Work to complete: Please copy each line below that contains the word "Sign".

[Source records]
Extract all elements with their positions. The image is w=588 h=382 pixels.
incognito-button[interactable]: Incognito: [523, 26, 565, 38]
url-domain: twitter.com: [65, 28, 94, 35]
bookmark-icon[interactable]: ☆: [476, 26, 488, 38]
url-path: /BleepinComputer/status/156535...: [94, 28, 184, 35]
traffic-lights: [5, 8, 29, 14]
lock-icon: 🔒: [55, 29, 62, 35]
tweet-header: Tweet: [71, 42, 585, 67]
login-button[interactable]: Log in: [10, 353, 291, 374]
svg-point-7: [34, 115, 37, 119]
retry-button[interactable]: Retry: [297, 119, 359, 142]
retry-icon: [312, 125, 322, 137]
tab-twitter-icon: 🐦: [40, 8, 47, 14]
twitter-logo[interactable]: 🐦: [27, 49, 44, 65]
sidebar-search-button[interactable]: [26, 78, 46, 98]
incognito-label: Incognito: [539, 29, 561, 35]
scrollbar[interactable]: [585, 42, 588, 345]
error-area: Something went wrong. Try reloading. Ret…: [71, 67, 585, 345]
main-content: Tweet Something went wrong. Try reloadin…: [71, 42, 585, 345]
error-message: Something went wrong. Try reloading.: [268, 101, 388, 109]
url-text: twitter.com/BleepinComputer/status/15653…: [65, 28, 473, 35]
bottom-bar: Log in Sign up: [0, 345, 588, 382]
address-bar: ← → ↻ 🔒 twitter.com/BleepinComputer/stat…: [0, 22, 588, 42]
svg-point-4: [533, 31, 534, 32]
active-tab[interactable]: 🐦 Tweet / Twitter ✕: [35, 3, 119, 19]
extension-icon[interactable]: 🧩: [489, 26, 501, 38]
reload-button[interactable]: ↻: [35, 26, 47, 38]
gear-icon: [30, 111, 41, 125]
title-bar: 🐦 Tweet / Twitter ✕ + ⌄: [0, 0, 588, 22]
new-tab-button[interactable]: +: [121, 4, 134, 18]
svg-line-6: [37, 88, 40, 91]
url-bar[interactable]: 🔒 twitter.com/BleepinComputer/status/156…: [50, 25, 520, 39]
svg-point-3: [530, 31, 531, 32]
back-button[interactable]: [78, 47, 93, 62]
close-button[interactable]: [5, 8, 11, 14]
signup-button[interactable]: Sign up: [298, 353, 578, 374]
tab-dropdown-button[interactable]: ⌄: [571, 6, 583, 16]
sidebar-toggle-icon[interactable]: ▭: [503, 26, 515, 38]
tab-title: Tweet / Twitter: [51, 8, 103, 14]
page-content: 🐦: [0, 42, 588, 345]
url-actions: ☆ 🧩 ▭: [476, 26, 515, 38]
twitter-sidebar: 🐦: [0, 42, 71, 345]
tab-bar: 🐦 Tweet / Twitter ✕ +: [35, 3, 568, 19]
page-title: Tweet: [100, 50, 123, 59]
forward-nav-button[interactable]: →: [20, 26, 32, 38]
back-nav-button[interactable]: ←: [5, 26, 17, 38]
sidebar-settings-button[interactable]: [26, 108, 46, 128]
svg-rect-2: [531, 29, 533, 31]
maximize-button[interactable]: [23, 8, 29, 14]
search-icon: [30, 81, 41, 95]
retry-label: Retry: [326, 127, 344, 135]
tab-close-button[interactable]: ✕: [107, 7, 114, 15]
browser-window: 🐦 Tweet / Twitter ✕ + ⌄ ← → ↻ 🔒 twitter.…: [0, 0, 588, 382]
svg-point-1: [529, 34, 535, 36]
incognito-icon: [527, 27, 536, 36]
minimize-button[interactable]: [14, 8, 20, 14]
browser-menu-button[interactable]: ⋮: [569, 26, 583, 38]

Task solution:
bottom-bar: Log in Sign up: [0, 345, 588, 382]
signup-button[interactable]: Sign up: [298, 353, 578, 374]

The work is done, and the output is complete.